Hi @brand17, the reason seems to be the "UnsatisfiedLinkError":

py4j.protocol.Py4JJavaError: An error occurred while calling o56.saveAsTable.
: java.lang.UnsatisfiedLinkError: org.apache.hadoop.io.nativeio.NativeIO$Windows.access0(Ljava/lang/String;I)Z

This means that Hadoop isn't properly setup and the native libraries (*.dll) are not found or fail to load. Are the required environment variables (SPARK_HOME, HADOOP_HOME, JAVA_HOME) and the paths to search for executables and binaries properly set up? It's quite a few steps to get Hadoop and Spark running on Windows. But there are many tutorials available on the web which describe the setup. Which were you following?

brand17 commented 3 years ago

All these variables are correct. Do I need to add these folders to PATH ? I followed the steps from here https://github.com/commoncrawl/cc-pyspark

sebastian-nagel commented 3 years ago

There are no instructions given in the cc-pyspark README how to install Spark. Spark itself comes with different packages including Hadoop or based on an already installed Hadoop. Which one did you take? Also not that Steve Loughran recommends to use the more regularly maintained https://github.com/cdarlint/winutils.
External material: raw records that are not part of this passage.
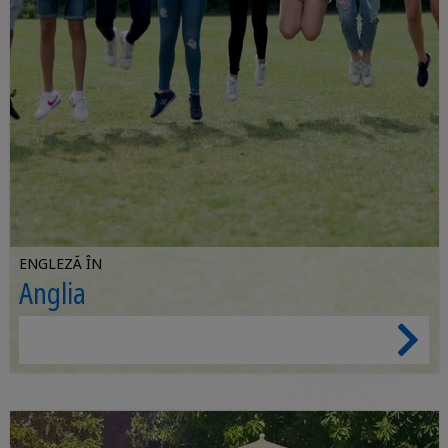
ENGLEZĂ ÎN
Anglia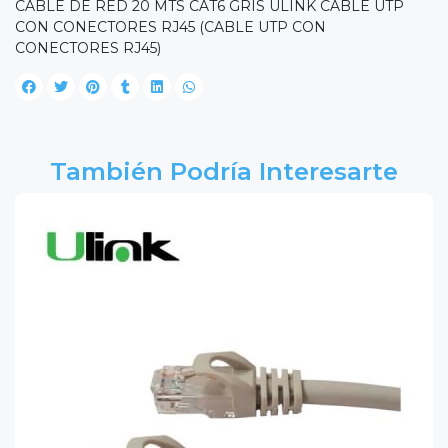
CABLE DE RED 20 MTS CAT6 GRIS ULINK CABLE UTP
CON CONECTORES RJ45 (CABLE UTP CON
CONECTORES RJ45)
También Podría Interesarte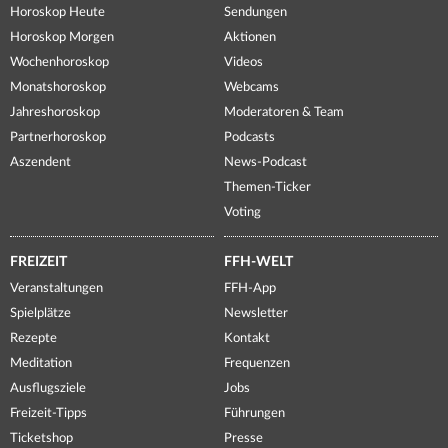
Horoskop Heute
Sendungen
Horoskop Morgen
Aktionen
Wochenhoroskop
Videos
Monatshoroskop
Webcams
Jahreshoroskop
Moderatoren & Team
Partnerhoroskop
Podcasts
Aszendent
News-Podcast
Themen-Ticker
Voting
FREIZEIT
FFH-WELT
Veranstaltungen
FFH-App
Spielplätze
Newsletter
Rezepte
Kontakt
Meditation
Frequenzen
Ausflugsziele
Jobs
Freizeit-Tipps
Führungen
Ticketshop
Presse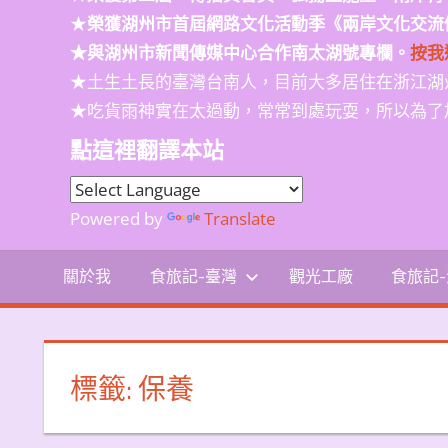
★
榮獲
湖州市首屆網路文化活動季
《兩岸文化交流
★與湖州市新聞傳媒中心合作南太湖號專欄。
按我
★土生土長的臺灣台南人，目前大多居住在浙江湖
★吃貨雨神實在太過動，常常到處玩耍，所以為了
點這裡翻譯本站
Powered by
Translate
關於我
食旅記-臺灣
觀光工廠
食旅記
標籤:
保養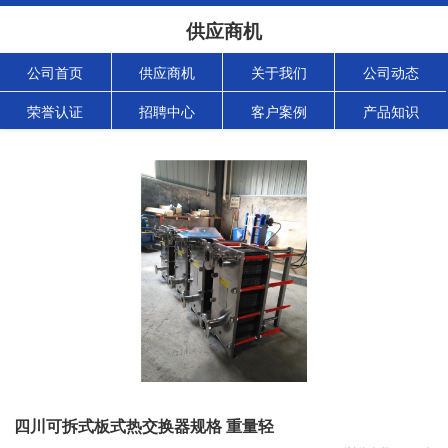
供应商机
公司首页
供应商机
关于我们
公司动态
荣誉认证
招聘中心
客户案例
产品知识
四川可拆式板式热交换器规格 重量轻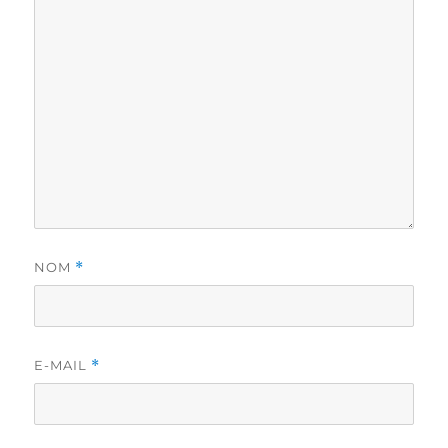
NOM
*
E-MAIL
*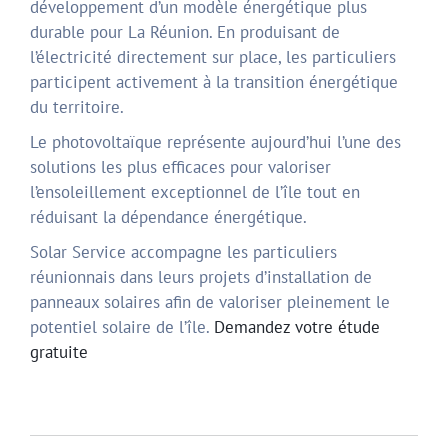
développement d’un modèle énergétique plus
durable pour La Réunion. En produisant de
l’électricité directement sur place, les particuliers
participent activement à la transition énergétique
du territoire.
Le photovoltaïque représente aujourd’hui l’une des
solutions les plus efficaces pour valoriser
l’ensoleillement exceptionnel de l’île tout en
réduisant la dépendance énergétique.
Solar Service accompagne les particuliers
réunionnais dans leurs projets d’installation de
panneaux solaires afin de valoriser pleinement le
potentiel solaire de l’île.
Demandez votre étude
gratuite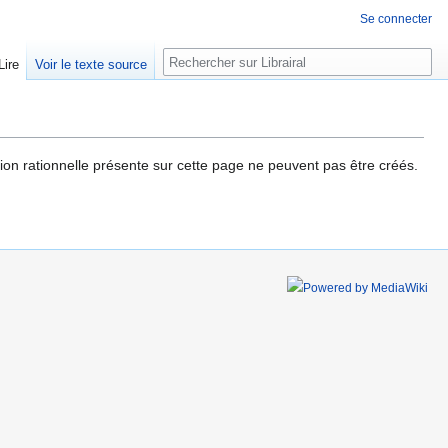
Se connecter
Rechercher
Lire
Voir le texte source
ession rationnelle présente sur cette page ne peuvent pas être créés.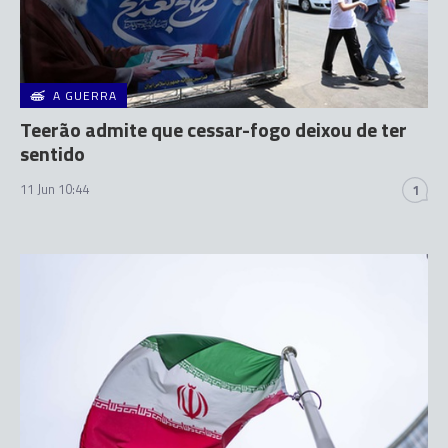
A GUERRA
Teerão admite que cessar-fogo deixou de ter
sentido
11 Jun 10:44
1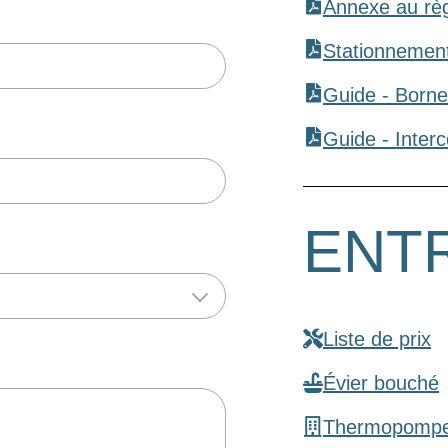
Annexe au rè
Stationnemen
Guide - Born
Guide - Inter
ENT
Liste de prix
Évier bouché
Thermopomp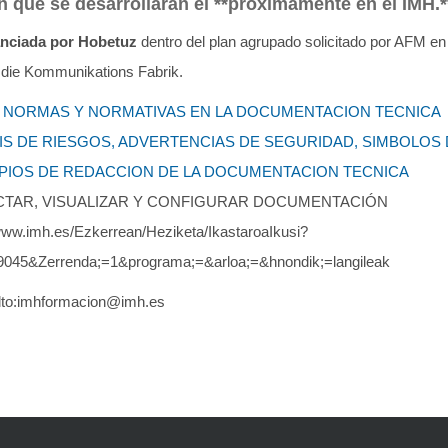
 que se desarrollarán el **próximamente en el IMH.*
anciada por Hobetuz
dentro del plan agrupado solicitado por AFM en
a die Kommunikations Fabrik.
, NORMAS Y NORMATIVAS EN LA DOCUMENTACION TECNICA
IS DE RIESGOS, ADVERTENCIAS DE SEGURIDAD, SIMBOLOS
IPIOS DE REDACCION DE LA DOCUMENTACION TECNICA
DACTAR, VISUALIZAR Y CONFIGURAR DOCUMENTACIÓN
ww.imh.es/Ezkerrean/Heziketa/IkastaroaIkusi?
9045&Zerrenda;=1&programa;=&arloa;=&hnondik;=langileak
ilto:imhformacion@imh.es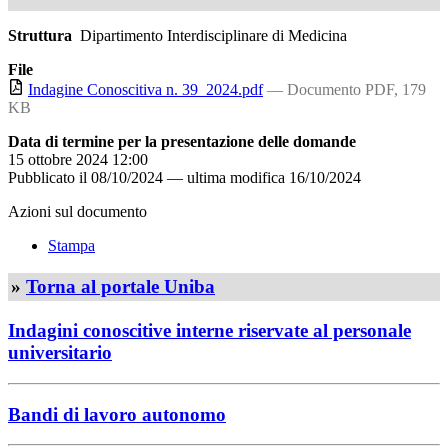
Struttura
Dipartimento Interdisciplinare di Medicina
File
Indagine Conoscitiva n. 39_2024.pdf
— Documento PDF, 179
KB
Data di termine per la presentazione delle domande
15 ottobre 2024 12:00
Pubblicato il
08/10/2024
—
ultima modifica
16/10/2024
Azioni sul documento
Stampa
»
Torna al portale Uniba
Indagini conoscitive interne riservate al personale
universitario
Bandi di lavoro autonomo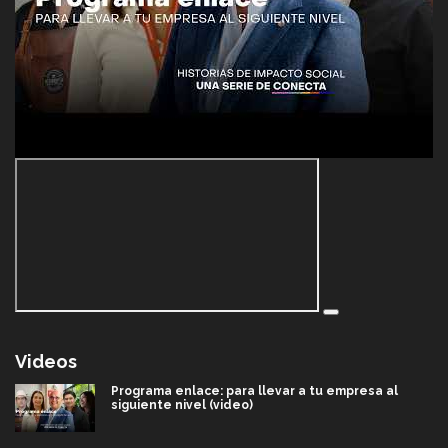
Videos
Programa enlace: para llevar a tu empresa al
siguiente nivel (video)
add these folders to PATH ?

Yes, resp. these folders have a subfolder "bin/" which needs to be on PATH. Also the winutils.exe must be in one of the folders on PATH. But as said, there are detailed tutorials, eg. https://phoenixnap.com/kb/install-spark-on-windows-10 (of course, you would like to upgrade the more recent versions of Spark and/or Hadoop).

brand17 commented 3 years ago

Thanks for your support. I followed the https://phoenixnap.com/kb/install-spark-on-windows-10. And then called & $Env:SPARK_HOME/bin/spark-submit ./server_count.py --num_output_partitions 1 --log_level WARN ./input/test_warc.txt servernames.

Now I am getting the error:

pyspark.sql.utils.AnalysisException: Can not create the managed table('servernames'). The associated location('file:/C:/Users/FA/Google%20Drive/Colab%20Notebooks/Finance/Stock%20prediction/cc-pyspark/spark-warehouse/servernames') already exists.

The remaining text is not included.